Definition of acceleration?

(3)
How is work defined (think line integral)?

(2)
Centripetal acceleration?

(4)
Again, the definition of work?

 

[quicknote]

I can provide some guidance on how to approach these types of problems. Firstly, it is important to remember that in physics, vectors (such as the velocity in problem 1 and the resultant force in problem 3) have both magnitude and direction. In order to solve these problems, you will need to consider both the magnitude and direction of these vectors.

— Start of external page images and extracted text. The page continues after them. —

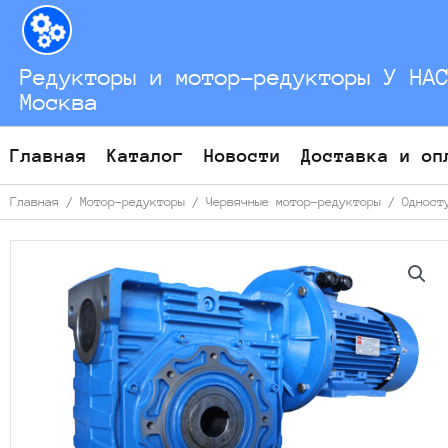
Перейти
к
содержимому
Редукторы и мотор-редукторы У НА
Москва
Главная
Каталог
Новости
Доставка и оп
Главная
/
Мотор-редукторы
/
Червячные мотор-редукторы
/
Одност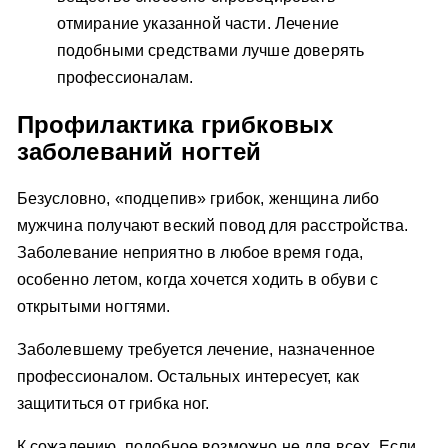
отмирание указанной части. Лечение
подобными средствами лучше доверять
профессионалам.
Профилактика грибковых
заболеваний ногтей
Безусловно, «подцепив» грибок, женщина либо
мужчина получают веский повод для расстройства.
Заболевание неприятно в любое время года,
особенно летом, когда хочется ходить в обуви с
открытыми ногтями.
Заболевшему требуется лечение, назначенное
профессионалом. Остальных интересует, как
защититься от грибка ног.
К сожалению, подобное возможно не для всех. Если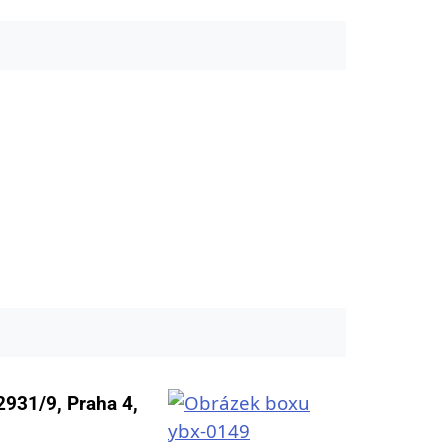
2931/9, Praha 4,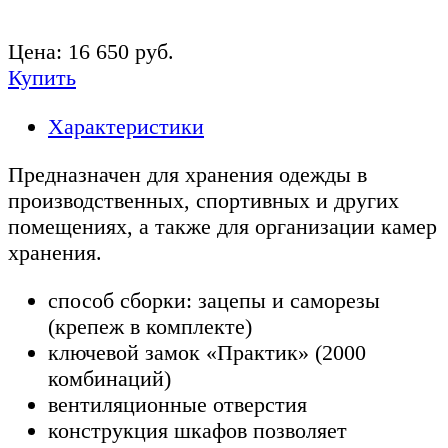
Цена:
16 650
руб.
Купить
Характеристики
Предназначен для хранения одежды в
производственных, спортивных и других
помещениях, а также для организации камер
хранения.
способ сборки: зацепы и саморезы
(крепеж в комплекте)
ключевой замок «Практик» (2000
комбинаций)
вентиляционные отверстия
конструкция шкафов позволяет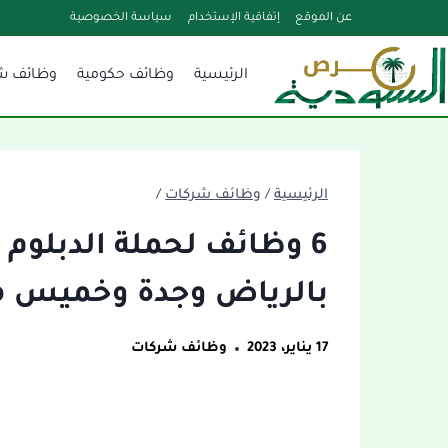
لتجاوز
عن الموقع
إتفاقية الإستخدام
سياسة الخصوصية
لى
الرئيسية
وظائف حكومية
وظائف ش
لمحتوى
الرئيسية
/
وظائف شركات
/
6 وظائف لحملة الدبلوم
بالرياض وجدة وخميس 
17 يناير، 2023
وظائف شركات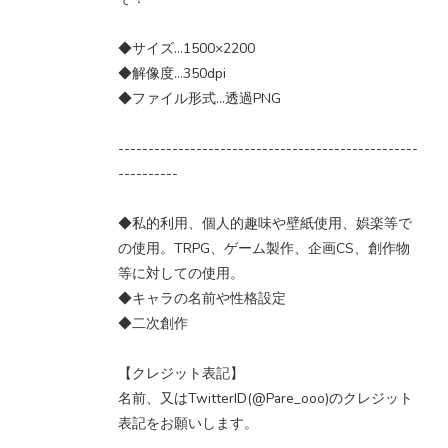
◆サイズ…1500×2200
◆解像度…350dpi
◆ファイル形式…透過PNG
--------------------------------------------------
----------
◆私的利用、個人的趣味や壁紙使用、娯楽等で
の使用。TRPG、ゲーム製作、企画CS、創作物
等に対しての使用。
◆キャラの名前や性格設定
◆二次創作
【クレジット表記】
名前、又はTwitterID(@Pare_ooo)のクレジット
表記をお願いします。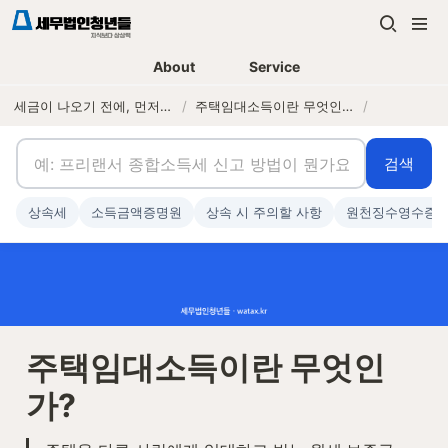
About
Service
세금이 나오기 전에, 먼저 연락하는 세무법인
/
주택임대소득이란 무엇인가?
/
검색
상속세
소득금액증명원
상속 시 주의할 사항
원천징수영수증
주택임대소득이란 무엇인
가?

For problem 1, you are given the velocity of the body at a specific point (x=2m) and the force acting on it at that point. To determine the maximum kinetic energy, you will need to use the formula KE=1/2mv^2, where m is the mass and v is the velocity. In this case, you will need to use the magnitude of the velocity (5.5m/s) and the mass (2kg) to calculate the maximum kinetic energy.

For problem 3, you are given the resultant force acting on the object at two different points. In order to calculate the change in kinetic energy, you will need to use the formula ΔKE=∫Fdx, where F is the force and dx is the displacement. In this case, you will need to integrate the force with respect to displacement in order to find the change in kinetic energy.

For problem 2, you will need to use the concept of centripetal force in circular motion. The force on an object moving in a circular path is equal to the mass of the object times its centripetal acceleration (F=ma). Since both cars have the same mass and are traveling at the same speed, the only difference is the radius of their paths. This means that the force on the car on the inside of the curve will be greater, since it has a smaller radius and therefore a larger centripetal acceleration.

For problem 4, you will need to use the formula W=Fd, where W is the work done, F is the force applied, and d is the displacement. In this case, the force being applied is equal to the weight of the object (mg), so you can use the formula W=mgd to calculate the work done.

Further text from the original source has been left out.